*** Materials provided
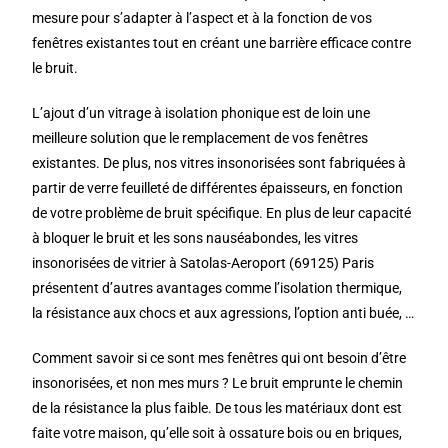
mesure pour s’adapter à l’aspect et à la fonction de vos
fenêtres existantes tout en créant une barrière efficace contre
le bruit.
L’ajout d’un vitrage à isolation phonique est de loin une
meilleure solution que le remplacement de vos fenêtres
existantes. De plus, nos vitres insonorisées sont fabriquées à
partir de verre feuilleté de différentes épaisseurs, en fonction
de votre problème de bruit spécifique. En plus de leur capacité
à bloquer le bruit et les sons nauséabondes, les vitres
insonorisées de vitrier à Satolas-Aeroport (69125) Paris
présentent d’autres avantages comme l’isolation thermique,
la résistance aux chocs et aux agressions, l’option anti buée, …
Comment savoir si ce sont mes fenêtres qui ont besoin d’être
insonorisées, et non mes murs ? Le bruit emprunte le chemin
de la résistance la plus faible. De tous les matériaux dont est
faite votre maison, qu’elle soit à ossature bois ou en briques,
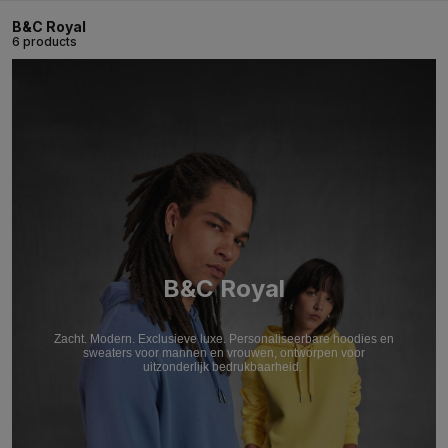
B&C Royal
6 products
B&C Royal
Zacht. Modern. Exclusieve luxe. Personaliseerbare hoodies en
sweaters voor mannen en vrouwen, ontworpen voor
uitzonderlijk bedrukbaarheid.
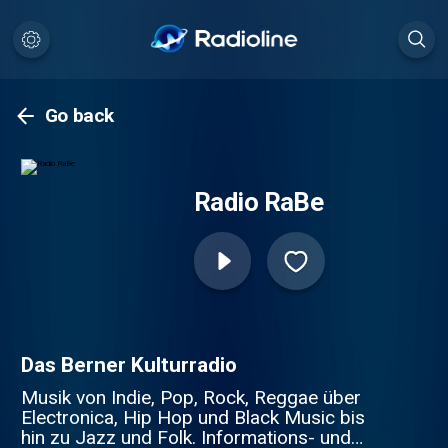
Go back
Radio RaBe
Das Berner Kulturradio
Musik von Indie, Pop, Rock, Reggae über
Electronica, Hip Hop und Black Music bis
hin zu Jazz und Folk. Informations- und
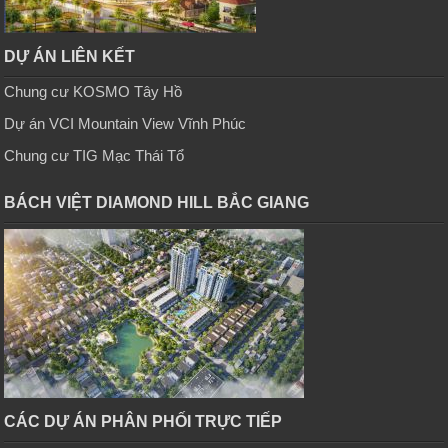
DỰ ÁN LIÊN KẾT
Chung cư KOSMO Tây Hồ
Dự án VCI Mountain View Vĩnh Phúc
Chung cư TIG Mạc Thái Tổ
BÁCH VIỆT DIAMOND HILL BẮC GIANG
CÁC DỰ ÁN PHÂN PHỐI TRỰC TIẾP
******
*** Materials provided
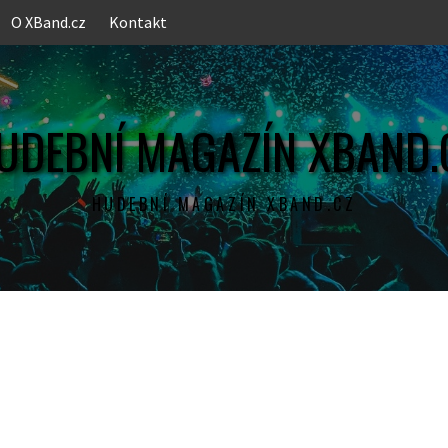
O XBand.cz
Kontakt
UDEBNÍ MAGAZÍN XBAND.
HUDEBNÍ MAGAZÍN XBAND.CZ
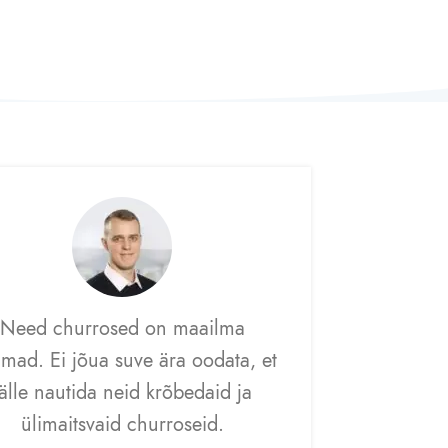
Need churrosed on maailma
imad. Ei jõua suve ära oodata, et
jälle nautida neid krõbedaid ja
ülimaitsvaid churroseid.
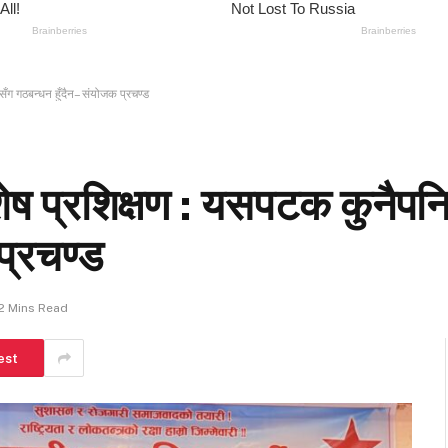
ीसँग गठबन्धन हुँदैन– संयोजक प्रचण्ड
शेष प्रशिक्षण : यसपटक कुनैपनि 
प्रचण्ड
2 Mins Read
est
******
• _Activity_
In the data above, find the line with "mesure pour s’adapter" and the line with "sweaters voor mannen". Please copy exactly those two lines and every line between them, but not the pictures.

• _Result of the task_
mesure pour s’adapter à l’aspect et à la fonction de vos
fenêtres existantes tout en créant une barrière efficace contre
le bruit.
L’ajout d’un vitrage à isolation phonique est de loin une
meilleure solution que le remplacement de vos fenêtres
existantes. De plus, nos vitres insonorisées sont fabriquées à
partir de verre feuilleté de différentes épaisseurs, en fonction
de votre problème de bruit spécifique. En plus de leur capacité
à bloquer le bruit et les sons nauséabondes, les vitres
insonorisées de vitrier à Satolas-Aeroport (69125) Paris
présentent d’autres avantages comme l’isolation thermique,
la résistance aux chocs et aux agressions, l’option anti buée, …
Comment savoir si ce sont mes fenêtres qui ont besoin d’être
insonorisées, et non mes murs ? Le bruit emprunte le chemin
de la résistance la plus faible. De tous les matériaux dont est
faite votre maison, qu’elle soit à ossature bois ou en briques,
B&C Royal
6 products
B&C Royal
Zacht. Modern. Exclusieve luxe. Personaliseerbare hoodies en
sweaters voor mannen en vrouwen, ontworpen voor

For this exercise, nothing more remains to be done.